A crença na graça divina leva mais de 15 milhões de brasileiros a cruzarem o país todo ano em visitas a santuários, igrejas, casas e museus que abrigam objetos considerados sagrados. Seria fluxo suficiente para encher 100 estádios de futebol com a capacidade do Rungrado May Day, da Coreia, o maior do mundo. Mais do que pagar promessas e oferecer ex-votos, a fé inabalável dessas multidões está longe de ser obra da antropologia ou algo que a sociologia dê conta de explicar, observa a professora e folclorista Deolinda Alice dos Santos. Essa multidão demanda uma rentável estrutura de bens e serviços. Por ano, as viagens impulsionadas pela fé no país movimentam R$ 15 bilhões, conforme cálculos conservadores do Ministério do Turismo.
O cantor e compositor Renato Teixeira também tratou desse fenômeno da religiosidade nos versos de Romaria: “Me disseram porém,/que eu viesse aqui,/Pra pedir, de romaria e prece,/Paz nos desalentos...” Em Minas Gerais, o fervor dos fiéis se traduz em 31 eventos tradicionais conhecidos de homenagens a santos e 22 romarias em nome de divindades religiosas e pessoas virtuosas, catalogadas na publicação Festejos religiosos – Registros da fé e do folclore, de autoria de Deolinda Santos. Há dois anos, ela cumpriu todos os roteiros e continua estudando a devoção.
“Há um processo de vida e transformação em volta da fé. A força espiritual é que move as pessoas, algo mais forte do que se imagina. No entorno da devoção há a prática do pagamento da promessa e a ajuda recebida a essa atitude”, afirma. Uma das demonstrações de fé mais impressionantes para Deolina, ela mesma devota de Nossa Senhora do Rosário, São Miguel e São Sebastião, pode ser vista na Festa de Nossa Senhora da Abadia, no município de Romaria, no Alto Paranaíba. Cerca de 200 mil devotos comparecem em agosto.
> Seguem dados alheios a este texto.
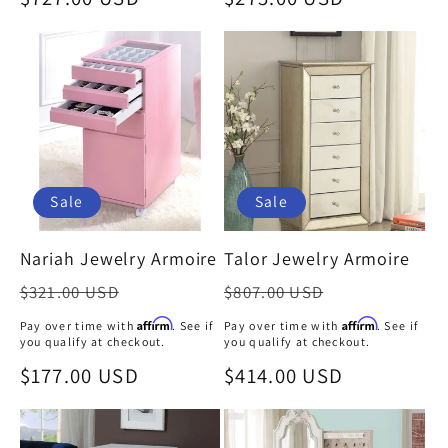
:
price
price
Sale
Sale
Nariah Jewelry Armoire
Talor Jewelry Armoire
Regular
Regular
$321.00 USD
$807.00 USD
price
price
Affirm
Affirm
Pay over time with
. See if
Pay over time with
. See if
you qualify at checkout.
you qualify at checkout.
Sale
$177.00 USD
Sale
$414.00 USD
price
price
Eles chegam depois de até três dias de caminhada, ou transportados em carros de boi.
Outro exemplo surpreendente é a participação dos mineiros na romaria a Aparecida (SP), um dos maiores centros de peregrinação religiosa da América Latina. Segundo a Secretaria de Estado de Turismo e Esportes, os mais de 5 milhões devotos de Minas Gerais são a metade dos peregrinos que a cidade recebe por ano, boa parte originada no Sul mineiro. Para Deolinda, essa devoção talvez ímpar está associada à história da formação socioeconômica de Minas. Diferentemente do litoral do Brasil, não foram as ordens religiosas do século 18 que influenciaram na religiosidade do mineiro – naquele tempo, elas eram proibidas de entrar na província. “Aqui, partiu do povo a iniciativa de buscar proteção e ajuda divinas.”
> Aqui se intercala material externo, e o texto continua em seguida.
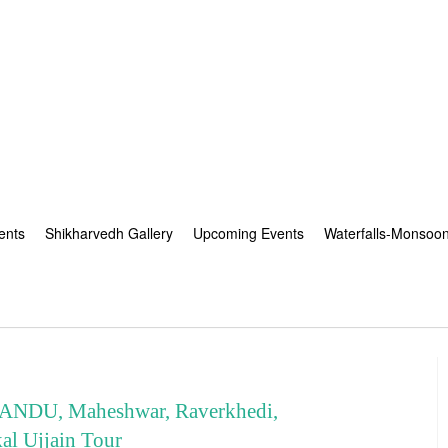
ents
Shikharvedh Gallery
Upcoming Events
Waterfalls-Monsoo
NDU, Maheshwar, Raverkhedi,
l Ujjain Tour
Os números sobre o turismo religioso e as romarias são imprecisos no Brasil e podem superar de longe a estatística oficial informada pelo Ministério do Turismo, com base no calendário de destinos consolidados do turismo religioso. O roteiro é liderado pela romaria a Aparecida, seguida dos festejos em Juazeiro do Norte, no Ceará, que reúnem 2 milhões de devotos do Padre Cícero, e do Círio de Nazaré, homenagem a Nossa Senhora de Nazaré, que atrai 1,5 milhão de pessoas em Belém (PA). As peregrinações às cidades históricas de Minas (Ouro Preto, Mariana e Congonhas) e Salvador (BA) são destacadas no calendário, no entanto, sem medição do número de visitantes.
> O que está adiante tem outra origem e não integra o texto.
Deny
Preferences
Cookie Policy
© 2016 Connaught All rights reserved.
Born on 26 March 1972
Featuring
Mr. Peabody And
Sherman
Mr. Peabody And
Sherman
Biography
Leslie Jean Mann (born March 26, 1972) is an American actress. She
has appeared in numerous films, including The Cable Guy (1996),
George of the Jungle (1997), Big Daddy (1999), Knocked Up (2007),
Caminho real Inspirado no caminho de Santiago de Compostela, na região da Galícia, na Espanha, o Caminho Religioso da Estrada Real (Crer) será lançado em abril pela Secretaria de Estado de Turismo e Esportes. São 1.033 quilômetros de percurso ligando os santuários de Aparecida e de Nossa Senhora da Piedade, em Caeté, na Grande Belo Horizonte, abarcando 37 cidades na rota principal, das quais 32 em Minas Gerais. Na região de Ouro Preto, haverá bifurcação para que os fiéis optem entre os roteiros passando por Itabirito e Mariana.
Inovação do circuito, credenciais entregues aos peregrinos receberão carimbo oficial em pontos estratégicos da viagem. Assim que o caminho for concluído, a qualquer tempo os devotos terão, então, direito ao certificado do roteiro concedido em Aparecida ou na Serra da Piedade, informou Graziele Vilela, superintendente de Estruturas do Turismo da secretaria mineira.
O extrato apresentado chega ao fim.